Carmen Alborch da la cita en el bar de un hotel muy luminoso y abigarrado. Cuando llega, todavía se anima más. Viene de vender sus libros. El último, Malas, que va de mujeres, la ha confirmado como escritora.

Pregunta. Usted fue la última ministra de Cultura del socialismo. ¿Hay ya suficiente experiencia como para evaluar si, realmente, existen grandes diferencias entre una política cultural de derechas y otra de izquierdas?

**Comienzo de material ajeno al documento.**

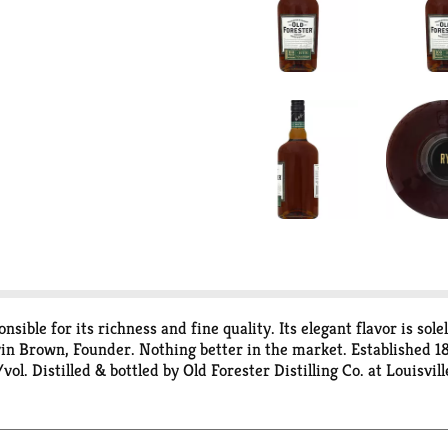
nsible for its richness and fine quality. Its elegant flavor is sol
in Brown, Founder. Nothing better in the market. Established 18
ol. Distilled & bottled by Old Forester Distilling Co. at Louisvill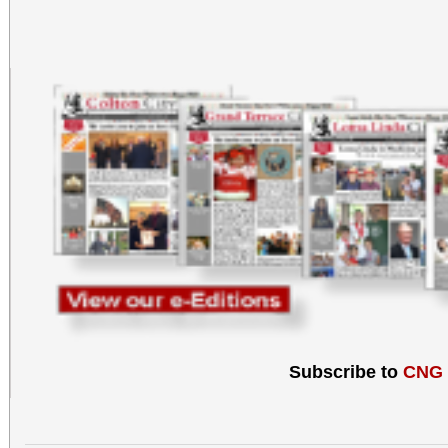
Subscribe to
CNG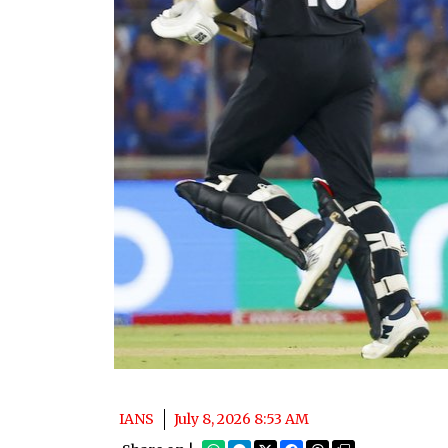
IANS
July 8, 2026 8:53 AM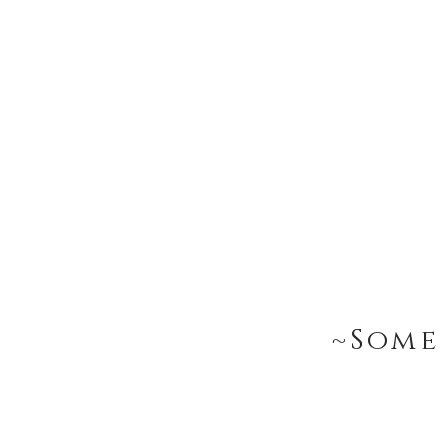
~Some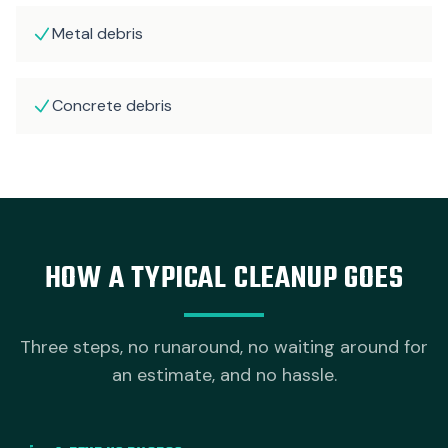
Metal debris
Concrete debris
HOW A TYPICAL CLEANUP GOES
Three steps, no runaround, no waiting around for
an estimate, and no hassle.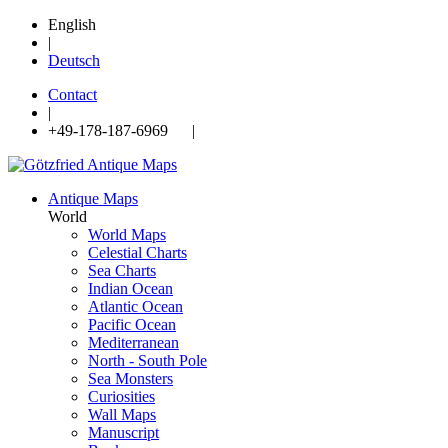
English
|
Deutsch
Contact
|
+49-178-187-6969 |
Antique Maps
World
World Maps
Celestial Charts
Sea Charts
Indian Ocean
Atlantic Ocean
Pacific Ocean
Mediterranean
North - South Pole
Sea Monsters
Curiosities
Wall Maps
Manuscript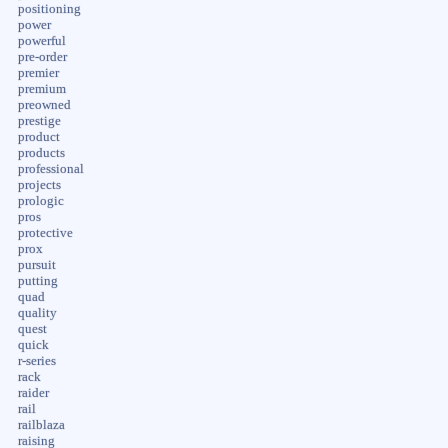
positioning
power
powerful
pre-order
premier
premium
preowned
prestige
product
products
professional
projects
prologic
pros
protective
prox
pursuit
putting
quad
quality
quest
quick
r-series
rack
raider
rail
railblaza
raising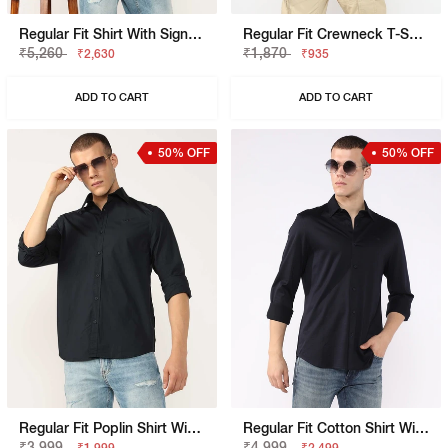
Regular Fit Shirt With Signature Branding
Regular Fit Crewneck T-Shirt With Signature Branding
₹5,260
₹1,870
₹2,630
₹935
ADD TO CART
ADD TO CART
50% OFF
50% OFF
Regular Fit Poplin Shirt With Signature Branding
Regular Fit Cotton Shirt With Signature Branding
₹3,999
₹4,999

Respuesta. Sí, hay grandes diferencias. No es un empeño de marcarlas. Ojalá no existieran. Pero es evidente que a la derecha le falta ambición cultural. No acaba de creerse esa idea de que la cultura tiene que ver con la calidad de vida, y que, por tanto, debe impregnar nuestras vidas.

'La capacidad de experimentar placer con una obra de arte no tiene nada que ver con la ideología. Pero sí creo que es diferente la manera como los Gobiernos propician que los ciudadanos tengan acceso al arte'
'A la derecha le falta ambición cultural. No acaba de creerse esa idea de que la cultura tiene que ver con la calidad de vida, y que, por tanto, debe impregnar nuestras vidas'
'Lo más importante para la izquierda es la creación de una sensibilidad, de un mayor espíritu crítico, que al final es lo que puede devolverle la hegemonía'
'Lo que ahora dicen los profesores es que los ciudadanos aún no se han dado cuenta del deterioro que van a suponer para la enseñanza las reformas del Gobierno'

P. No es muy concreto todo eso.

R. Concretemos: siempre decíamos que Esperanza Aguirre o Miguel Ángel Cortés tenían como prioridades la lengua -es decir, el castellano- y el patrimonio histórico -es decir, las catedrales-. A partir de ahí, el liberalismo absoluto. Se preguntaban para qué había que subvencionar la ópera o por qué era necesario apoyar a los creadores. Ese tipo de preguntas, y sobre todo ese tipo de respuestas, continúan vigentes con Pilar del Castillo. La diferencia es clara. La izquierda nunca ha creído que la cultura fuera una mercancía. Y lo hemos mantenido aquí y fuera de aquí; por ejemplo, con el tema de las majors norteamericanas y los acuerdos del GATT. Se habla de productos culturales, y seguramente es una expresión equívoca: pero, desde luego, los dichos productos culturales no son equiparables a una mercancía. Mire, el Partido Popular ha vivido una gran época de bonanza económica: ¡no se ha visto en absoluto que pensaran en la cultura al hacer sus presupuestos! Es posible que se hayan ocupado de las grandes instituciones; pero, desde luego, no han tejido la trama que hace posible el vivir la cultura de una manera cercana, que la cultura, en fin, impregne tu vida.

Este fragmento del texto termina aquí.